Sometimes we have large API’s that have authentication credentials or token to access their data. Or maybe we have some query parameter that is used on multiple endpoints with different values. We must set the parameter on every endpoint and should constantly change its value which can be an overhead. That is why parameterized requests come into play. We can set and environment which consists of a set of variables that allow us to switch the context of the request and use the same variables for all endpoints.

Go to manage the environments button (upper right corner) and add the environment. Once you’ve created an environment add the id in the key header and the value of the id which in this case is 1.
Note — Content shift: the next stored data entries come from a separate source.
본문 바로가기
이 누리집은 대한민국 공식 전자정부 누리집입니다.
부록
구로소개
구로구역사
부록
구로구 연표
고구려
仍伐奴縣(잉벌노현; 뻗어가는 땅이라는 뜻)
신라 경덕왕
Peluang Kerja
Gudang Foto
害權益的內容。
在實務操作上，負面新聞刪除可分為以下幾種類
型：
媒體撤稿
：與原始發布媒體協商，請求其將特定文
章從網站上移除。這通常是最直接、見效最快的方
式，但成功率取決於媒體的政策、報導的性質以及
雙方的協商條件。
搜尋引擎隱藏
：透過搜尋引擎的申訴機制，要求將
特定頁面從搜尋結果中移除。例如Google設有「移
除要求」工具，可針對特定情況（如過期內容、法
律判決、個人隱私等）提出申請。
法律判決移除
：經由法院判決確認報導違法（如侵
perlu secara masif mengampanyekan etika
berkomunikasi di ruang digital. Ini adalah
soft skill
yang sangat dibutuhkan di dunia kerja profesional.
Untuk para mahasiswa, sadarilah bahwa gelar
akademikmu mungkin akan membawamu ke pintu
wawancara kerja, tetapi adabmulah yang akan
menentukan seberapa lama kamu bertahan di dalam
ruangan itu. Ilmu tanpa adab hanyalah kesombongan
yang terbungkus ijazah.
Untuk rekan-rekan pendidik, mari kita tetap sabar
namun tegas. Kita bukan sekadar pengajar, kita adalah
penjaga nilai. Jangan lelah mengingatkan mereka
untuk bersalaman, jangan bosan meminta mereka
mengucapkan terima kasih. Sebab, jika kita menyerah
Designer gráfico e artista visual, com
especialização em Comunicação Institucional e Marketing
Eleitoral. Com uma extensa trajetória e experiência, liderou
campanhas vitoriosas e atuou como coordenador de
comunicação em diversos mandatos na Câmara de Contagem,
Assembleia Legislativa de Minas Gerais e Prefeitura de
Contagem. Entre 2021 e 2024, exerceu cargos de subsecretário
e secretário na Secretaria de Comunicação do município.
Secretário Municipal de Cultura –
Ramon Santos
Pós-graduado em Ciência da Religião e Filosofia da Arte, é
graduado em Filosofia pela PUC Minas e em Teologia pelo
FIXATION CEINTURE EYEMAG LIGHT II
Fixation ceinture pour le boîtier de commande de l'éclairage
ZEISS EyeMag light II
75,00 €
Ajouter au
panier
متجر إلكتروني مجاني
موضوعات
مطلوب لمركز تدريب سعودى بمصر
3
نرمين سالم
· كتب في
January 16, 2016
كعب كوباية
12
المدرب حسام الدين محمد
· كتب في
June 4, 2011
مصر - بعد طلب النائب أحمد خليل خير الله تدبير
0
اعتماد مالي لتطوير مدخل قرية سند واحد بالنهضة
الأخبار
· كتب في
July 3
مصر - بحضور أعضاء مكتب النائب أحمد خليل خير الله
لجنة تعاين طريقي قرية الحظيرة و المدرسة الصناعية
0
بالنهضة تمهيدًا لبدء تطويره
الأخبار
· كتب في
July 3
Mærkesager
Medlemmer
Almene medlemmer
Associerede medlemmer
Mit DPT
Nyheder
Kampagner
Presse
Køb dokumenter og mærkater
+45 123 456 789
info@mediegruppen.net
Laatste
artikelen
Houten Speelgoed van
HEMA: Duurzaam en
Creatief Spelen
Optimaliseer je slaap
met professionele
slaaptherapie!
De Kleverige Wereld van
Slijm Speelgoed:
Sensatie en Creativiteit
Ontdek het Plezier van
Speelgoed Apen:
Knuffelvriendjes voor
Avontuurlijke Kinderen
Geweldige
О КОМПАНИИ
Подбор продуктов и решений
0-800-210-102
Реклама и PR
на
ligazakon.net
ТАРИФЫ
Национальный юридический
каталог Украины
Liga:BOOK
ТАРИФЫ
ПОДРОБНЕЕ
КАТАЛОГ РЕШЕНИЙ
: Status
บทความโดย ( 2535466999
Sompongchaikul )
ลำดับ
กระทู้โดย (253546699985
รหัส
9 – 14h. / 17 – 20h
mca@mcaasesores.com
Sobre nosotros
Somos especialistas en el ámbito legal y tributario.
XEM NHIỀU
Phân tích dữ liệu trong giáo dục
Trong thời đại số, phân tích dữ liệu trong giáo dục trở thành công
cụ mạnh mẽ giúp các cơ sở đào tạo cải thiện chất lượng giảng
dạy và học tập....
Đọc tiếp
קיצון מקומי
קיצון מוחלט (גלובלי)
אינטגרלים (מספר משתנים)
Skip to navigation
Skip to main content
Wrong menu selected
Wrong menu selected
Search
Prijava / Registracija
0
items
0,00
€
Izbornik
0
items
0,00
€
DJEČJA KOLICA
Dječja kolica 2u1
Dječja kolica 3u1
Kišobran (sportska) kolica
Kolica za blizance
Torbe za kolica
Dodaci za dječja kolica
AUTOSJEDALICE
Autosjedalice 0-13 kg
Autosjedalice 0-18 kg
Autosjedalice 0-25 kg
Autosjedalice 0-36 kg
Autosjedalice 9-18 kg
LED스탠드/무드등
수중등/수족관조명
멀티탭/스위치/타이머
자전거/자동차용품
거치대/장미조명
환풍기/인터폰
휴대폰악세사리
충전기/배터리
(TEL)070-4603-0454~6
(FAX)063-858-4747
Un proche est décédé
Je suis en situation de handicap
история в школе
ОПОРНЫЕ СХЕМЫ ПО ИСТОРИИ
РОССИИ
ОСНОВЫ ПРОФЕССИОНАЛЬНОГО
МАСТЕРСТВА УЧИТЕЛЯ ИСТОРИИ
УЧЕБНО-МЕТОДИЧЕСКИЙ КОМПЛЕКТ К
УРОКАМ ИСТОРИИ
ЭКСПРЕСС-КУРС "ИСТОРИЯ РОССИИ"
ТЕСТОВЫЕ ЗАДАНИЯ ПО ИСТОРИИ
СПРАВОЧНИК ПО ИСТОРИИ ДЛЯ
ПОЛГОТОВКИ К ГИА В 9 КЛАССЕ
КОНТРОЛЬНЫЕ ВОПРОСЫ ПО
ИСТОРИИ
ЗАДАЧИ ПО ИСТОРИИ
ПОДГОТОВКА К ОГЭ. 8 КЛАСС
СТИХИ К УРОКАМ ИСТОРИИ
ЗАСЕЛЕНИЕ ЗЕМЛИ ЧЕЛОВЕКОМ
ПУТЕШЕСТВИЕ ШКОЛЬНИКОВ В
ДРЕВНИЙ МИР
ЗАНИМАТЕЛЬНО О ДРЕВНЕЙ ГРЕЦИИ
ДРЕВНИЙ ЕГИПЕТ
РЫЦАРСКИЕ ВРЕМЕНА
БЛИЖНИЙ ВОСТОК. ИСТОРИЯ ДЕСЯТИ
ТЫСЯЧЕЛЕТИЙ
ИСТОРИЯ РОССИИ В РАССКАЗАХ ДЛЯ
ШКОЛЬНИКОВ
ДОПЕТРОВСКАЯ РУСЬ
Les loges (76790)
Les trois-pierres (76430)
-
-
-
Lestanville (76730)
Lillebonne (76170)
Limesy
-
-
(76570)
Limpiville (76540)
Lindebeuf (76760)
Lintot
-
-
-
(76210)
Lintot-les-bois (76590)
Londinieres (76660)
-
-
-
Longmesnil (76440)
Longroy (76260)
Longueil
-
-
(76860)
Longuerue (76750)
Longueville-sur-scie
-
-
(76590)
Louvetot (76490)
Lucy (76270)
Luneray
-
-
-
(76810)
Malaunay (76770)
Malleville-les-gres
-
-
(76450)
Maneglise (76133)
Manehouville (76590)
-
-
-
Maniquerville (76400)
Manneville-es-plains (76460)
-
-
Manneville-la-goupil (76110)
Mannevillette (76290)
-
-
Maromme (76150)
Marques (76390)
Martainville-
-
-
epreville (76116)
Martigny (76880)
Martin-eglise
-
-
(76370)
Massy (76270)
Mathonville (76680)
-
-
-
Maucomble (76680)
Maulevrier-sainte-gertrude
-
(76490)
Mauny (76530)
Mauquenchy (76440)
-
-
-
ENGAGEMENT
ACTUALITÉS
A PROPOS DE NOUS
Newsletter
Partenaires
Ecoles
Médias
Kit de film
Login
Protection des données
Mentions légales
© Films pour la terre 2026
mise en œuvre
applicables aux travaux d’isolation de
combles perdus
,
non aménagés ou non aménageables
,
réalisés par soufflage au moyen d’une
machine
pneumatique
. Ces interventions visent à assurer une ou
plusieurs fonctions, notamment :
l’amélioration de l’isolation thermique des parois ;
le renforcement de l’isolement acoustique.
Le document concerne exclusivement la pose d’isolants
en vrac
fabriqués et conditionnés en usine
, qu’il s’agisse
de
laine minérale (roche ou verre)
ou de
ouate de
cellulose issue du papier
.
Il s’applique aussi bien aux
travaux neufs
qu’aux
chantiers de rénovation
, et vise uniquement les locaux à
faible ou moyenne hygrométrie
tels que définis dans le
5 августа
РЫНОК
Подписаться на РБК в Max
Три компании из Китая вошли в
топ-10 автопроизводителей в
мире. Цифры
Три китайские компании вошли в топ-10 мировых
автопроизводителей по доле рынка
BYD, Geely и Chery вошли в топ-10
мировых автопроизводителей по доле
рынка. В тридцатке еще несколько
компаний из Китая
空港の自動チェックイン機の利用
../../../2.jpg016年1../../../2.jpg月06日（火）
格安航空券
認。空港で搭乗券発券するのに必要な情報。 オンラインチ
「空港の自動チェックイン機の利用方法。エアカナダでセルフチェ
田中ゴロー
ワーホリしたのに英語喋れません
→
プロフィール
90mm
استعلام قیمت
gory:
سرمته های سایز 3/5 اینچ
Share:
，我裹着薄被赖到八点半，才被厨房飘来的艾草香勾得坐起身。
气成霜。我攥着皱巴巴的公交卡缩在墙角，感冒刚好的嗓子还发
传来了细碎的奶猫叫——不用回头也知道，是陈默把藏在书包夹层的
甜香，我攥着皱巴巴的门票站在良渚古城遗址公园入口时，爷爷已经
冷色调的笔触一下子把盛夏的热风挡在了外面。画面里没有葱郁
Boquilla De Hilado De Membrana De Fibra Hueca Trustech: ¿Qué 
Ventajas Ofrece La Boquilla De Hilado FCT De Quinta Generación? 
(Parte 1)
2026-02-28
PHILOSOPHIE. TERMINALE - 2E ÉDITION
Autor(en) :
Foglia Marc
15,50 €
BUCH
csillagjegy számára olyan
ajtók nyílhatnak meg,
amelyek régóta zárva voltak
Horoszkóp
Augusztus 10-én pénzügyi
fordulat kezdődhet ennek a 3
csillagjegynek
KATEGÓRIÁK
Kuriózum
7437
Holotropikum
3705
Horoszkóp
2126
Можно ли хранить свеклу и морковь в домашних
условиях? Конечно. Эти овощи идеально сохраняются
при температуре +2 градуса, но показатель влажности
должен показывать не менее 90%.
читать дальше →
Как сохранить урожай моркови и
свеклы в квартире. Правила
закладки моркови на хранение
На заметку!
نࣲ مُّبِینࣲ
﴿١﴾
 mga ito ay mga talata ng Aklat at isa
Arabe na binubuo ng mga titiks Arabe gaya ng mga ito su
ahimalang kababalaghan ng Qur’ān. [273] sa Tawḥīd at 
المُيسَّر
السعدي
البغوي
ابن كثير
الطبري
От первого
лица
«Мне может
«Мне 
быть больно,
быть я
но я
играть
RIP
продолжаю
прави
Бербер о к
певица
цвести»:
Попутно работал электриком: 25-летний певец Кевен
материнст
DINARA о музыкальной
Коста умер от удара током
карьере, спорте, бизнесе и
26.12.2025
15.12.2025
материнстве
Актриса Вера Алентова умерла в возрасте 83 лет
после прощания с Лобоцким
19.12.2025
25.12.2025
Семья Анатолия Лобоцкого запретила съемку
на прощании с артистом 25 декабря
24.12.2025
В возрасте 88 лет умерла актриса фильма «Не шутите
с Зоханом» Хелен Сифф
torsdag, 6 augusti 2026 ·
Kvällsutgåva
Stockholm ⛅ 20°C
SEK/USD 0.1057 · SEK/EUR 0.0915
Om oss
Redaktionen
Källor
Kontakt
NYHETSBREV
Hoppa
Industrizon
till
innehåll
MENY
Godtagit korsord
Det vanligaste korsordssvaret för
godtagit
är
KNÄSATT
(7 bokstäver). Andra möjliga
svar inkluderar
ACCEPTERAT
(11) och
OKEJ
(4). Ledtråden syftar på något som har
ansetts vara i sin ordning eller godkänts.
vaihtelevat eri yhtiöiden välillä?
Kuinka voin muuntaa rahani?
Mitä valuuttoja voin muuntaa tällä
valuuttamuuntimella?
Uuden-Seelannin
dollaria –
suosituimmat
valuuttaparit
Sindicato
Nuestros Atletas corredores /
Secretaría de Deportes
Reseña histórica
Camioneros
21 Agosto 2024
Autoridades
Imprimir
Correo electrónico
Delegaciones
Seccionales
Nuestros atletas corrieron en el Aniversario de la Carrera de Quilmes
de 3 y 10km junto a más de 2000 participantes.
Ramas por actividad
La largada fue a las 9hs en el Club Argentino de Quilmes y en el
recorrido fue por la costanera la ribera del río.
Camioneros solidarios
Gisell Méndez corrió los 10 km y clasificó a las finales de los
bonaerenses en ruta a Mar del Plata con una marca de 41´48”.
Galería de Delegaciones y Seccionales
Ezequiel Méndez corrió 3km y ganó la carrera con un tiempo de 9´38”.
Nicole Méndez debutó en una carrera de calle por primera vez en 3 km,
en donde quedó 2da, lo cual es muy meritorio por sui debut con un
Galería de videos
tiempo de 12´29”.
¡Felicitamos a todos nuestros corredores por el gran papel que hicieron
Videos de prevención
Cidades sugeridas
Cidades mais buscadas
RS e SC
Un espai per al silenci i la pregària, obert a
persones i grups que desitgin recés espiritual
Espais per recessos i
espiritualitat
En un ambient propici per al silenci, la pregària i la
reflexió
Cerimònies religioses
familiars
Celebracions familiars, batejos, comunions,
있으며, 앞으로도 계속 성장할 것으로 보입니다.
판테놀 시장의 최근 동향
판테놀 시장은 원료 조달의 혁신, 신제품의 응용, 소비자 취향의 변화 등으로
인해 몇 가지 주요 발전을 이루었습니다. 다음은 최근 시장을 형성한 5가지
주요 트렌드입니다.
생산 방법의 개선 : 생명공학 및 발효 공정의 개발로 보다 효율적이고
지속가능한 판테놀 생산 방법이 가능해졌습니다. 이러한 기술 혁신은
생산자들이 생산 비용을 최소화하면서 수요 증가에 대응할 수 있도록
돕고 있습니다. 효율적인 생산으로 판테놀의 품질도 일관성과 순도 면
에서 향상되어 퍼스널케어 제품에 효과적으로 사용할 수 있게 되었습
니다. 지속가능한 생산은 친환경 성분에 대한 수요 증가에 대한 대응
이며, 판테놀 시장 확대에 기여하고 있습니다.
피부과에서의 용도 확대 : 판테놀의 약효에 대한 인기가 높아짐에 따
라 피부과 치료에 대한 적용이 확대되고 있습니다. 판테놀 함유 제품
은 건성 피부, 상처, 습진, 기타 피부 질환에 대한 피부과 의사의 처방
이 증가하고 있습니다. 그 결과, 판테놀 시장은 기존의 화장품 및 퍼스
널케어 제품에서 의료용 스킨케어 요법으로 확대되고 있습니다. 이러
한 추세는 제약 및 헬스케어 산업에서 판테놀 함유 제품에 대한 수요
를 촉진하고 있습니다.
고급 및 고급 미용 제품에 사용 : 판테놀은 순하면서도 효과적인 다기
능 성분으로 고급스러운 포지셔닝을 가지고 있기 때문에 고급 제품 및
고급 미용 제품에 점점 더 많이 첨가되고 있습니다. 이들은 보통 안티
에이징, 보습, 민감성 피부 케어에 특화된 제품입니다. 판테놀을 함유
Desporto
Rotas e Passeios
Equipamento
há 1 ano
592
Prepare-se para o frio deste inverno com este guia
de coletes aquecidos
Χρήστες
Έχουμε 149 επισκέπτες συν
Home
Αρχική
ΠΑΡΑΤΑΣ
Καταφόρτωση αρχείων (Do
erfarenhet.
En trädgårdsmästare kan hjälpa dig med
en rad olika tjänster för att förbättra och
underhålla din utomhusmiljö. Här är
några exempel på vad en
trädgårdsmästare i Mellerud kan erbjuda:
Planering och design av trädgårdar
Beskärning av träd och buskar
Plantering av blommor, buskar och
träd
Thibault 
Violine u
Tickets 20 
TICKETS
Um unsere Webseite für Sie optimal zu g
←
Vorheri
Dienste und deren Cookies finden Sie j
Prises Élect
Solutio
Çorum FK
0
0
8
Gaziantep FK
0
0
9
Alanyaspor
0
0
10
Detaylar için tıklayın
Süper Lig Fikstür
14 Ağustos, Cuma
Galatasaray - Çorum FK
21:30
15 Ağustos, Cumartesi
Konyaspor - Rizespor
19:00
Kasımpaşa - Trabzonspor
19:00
Now go back to the GET request and change the URL’s query parameter to take the variables’ value that you had stored previously.

Parameterized variable

Send the request and you will get the same response as the previous GET request we’ve sent. This is really helpful because if that parameter is used in many endpoints, it allows the user to only change the value of the parameter in one place instead of changing it on all endpoints.

Test scripts

Using JavaScript test script in Postman helps verify the response that is return whether if it’s successful or failed. Let’s explain this with an example. Go to the Tests tab and paste the code snippets below:

tests["Status code is 200"] = responseCode.code ===200;tests["Status code is 200"] = responseCode.code ===200;

tests["Response time is less than 200ms"] = responseTime < 200;

tests["The Content-Type is JSON"] = postman.getResponseHeader("Content-Type") === "application/json; charset=utf-8";

Test Script

This will check if the status code is 200, the response time is less than 200ms and that the content type is of JSON form. All these results are shown under the Test Results tab. You can check many things from the response body and header so feel free to practice.

PASS Result


Many organizations use Postman since it is one of the most popular tools for API requests. It has a very simple user interface, it’s easy to use, can be integrated with third-party tools, can create a custom verification of responses, parameterize requests, for complex APIs with many endpoints, can be used as a manual or automated software tool, etc. All these features can be of a huge benefit to the organization’s application under test and the end result would definitely be different when applying this tool in the SDLC or STLC.